The group, with members aged between 46 and 85, organizes from 35 to 40 events a month, from helping to clear waterways of trash to cleaning local landmarks and fixing up badly planted trees.
“People usually feel that the elderly need to be helped, but we decided to do the reverse. We help ourselves, organize ourselves,” said Lyubimov, an energetic, gray-haired 71-year-old, in an interview in the small office where he sits with his two deputies in downtown Sochi.
Now retired, Lyubimov spent most of his professional life at a scientific institute in Novosibirsk, in Siberia, but always dreamed of moving somewhere warm. He had maps of Crimea on his wall, almost moved to Cyprus, but eventually plumped for Sochi.
When Sochi was chosen as the venue for the Winter Olympics, he said it provided a push to start the volunteer movement: “It is interesting for us to live in a city where the Olympic Games will take place.”
The Silver Age volunteers all remember the 1980 Moscow Summer Olympics, he said, adding: “To live through that was great but to see another such event is super.”
He is particularly proud that the group was created from the grassroots rather than by government command, although Silver Age gets support from the city and local legislators.
With a structure that harks back to the Soviet Pioneer youth movement, Lyubimov says his group can drum up a few dozen volunteers in less than an hour.

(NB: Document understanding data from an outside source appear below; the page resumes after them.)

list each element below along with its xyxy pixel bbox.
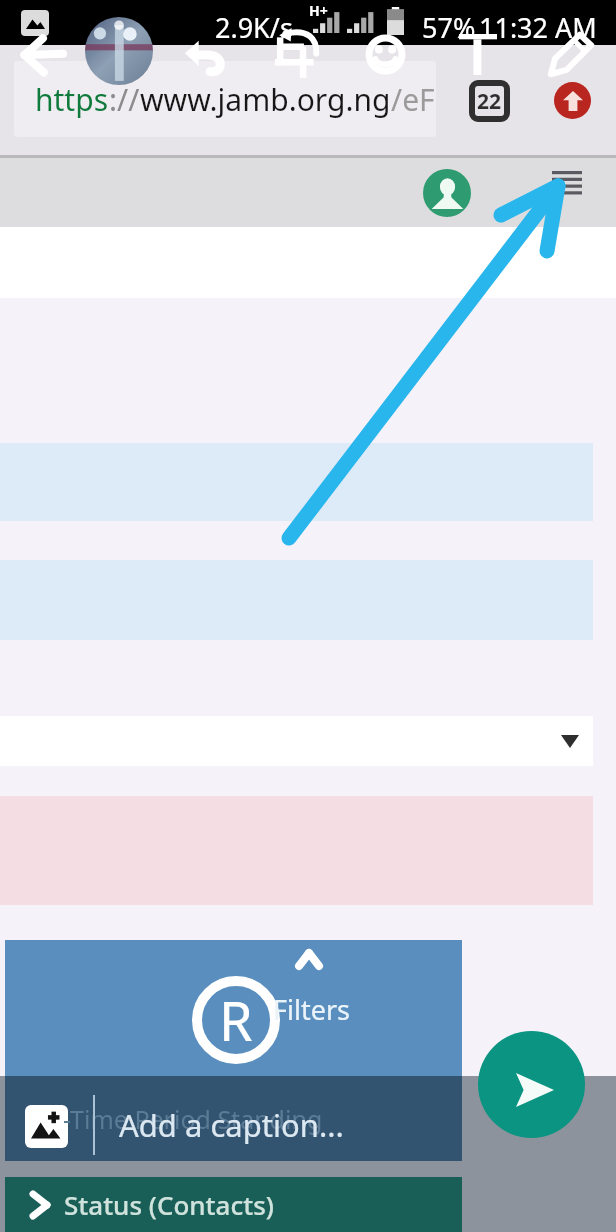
button[interactable]: Menu xyxy=(552,170,582,196)
staticText: 2.9K/s xyxy=(215,9,293,46)
staticText: R xyxy=(219,983,253,1057)
button[interactable]: Crop xyxy=(274,28,318,80)
staticText: https xyxy=(35,79,109,120)
button[interactable]: Add photo xyxy=(5,1076,462,1161)
staticText: :// xyxy=(109,79,140,120)
button[interactable]: Text xyxy=(459,34,497,75)
button[interactable]: Back xyxy=(22,36,64,74)
button[interactable]: Draw xyxy=(549,32,593,76)
button[interactable]: Tabs, 22 open xyxy=(472,83,507,119)
staticText: -Time Period Standing xyxy=(63,1102,323,1136)
button[interactable]: Add photo xyxy=(25,1105,68,1148)
staticText: H+ xyxy=(309,1,328,20)
staticText: 11:32 AM xyxy=(479,9,597,46)
staticText: Filters xyxy=(273,991,351,1028)
button[interactable]: https xyxy=(14,61,436,137)
button[interactable]: Speed dial xyxy=(554,82,591,119)
button[interactable]: Undo xyxy=(185,38,223,72)
button[interactable]: Gallery xyxy=(21,10,49,36)
staticText: /eF xyxy=(391,79,435,120)
staticText: 57% xyxy=(422,9,476,46)
button[interactable]: Send xyxy=(478,1031,585,1138)
button[interactable]: Status (Contacts) xyxy=(5,1177,462,1232)
staticText: 22 xyxy=(477,87,502,116)
staticText: www.jamb.org.ng xyxy=(140,79,391,120)
button[interactable]: Sticker xyxy=(365,34,406,75)
button[interactable]: Profile photo xyxy=(85,17,153,85)
button[interactable] xyxy=(0,716,593,766)
staticText: Status (Contacts) xyxy=(64,1187,274,1222)
staticText: Add a caption... xyxy=(119,1104,344,1146)
button[interactable]: Account xyxy=(423,169,471,217)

Many of them have been having English lessons in preparation for the Games “so at least we can explain how to get to the toilet,” as well as lessons in dealing with the public and with foreigners – skills not well honed in Soviet times.
“We love the city, although it is no secret that many people in Sochi go 'Why do we need the Olympic Games?' But a new city has been built,” said Lyubimov.
Seventy of the volunteers were recruited to take part as actors in a Chekhov-inspired portion of the Paralympics opening ceremony to be held in March.
One member, a retired doctor, has written an anthem for the group and the Silver Age has its own flag too. Lyubimov sees the group as not only for the Games.
“The Olympics will end but we will continue to work,” he said. “Our main aim is to wake up those who have become indifferent.”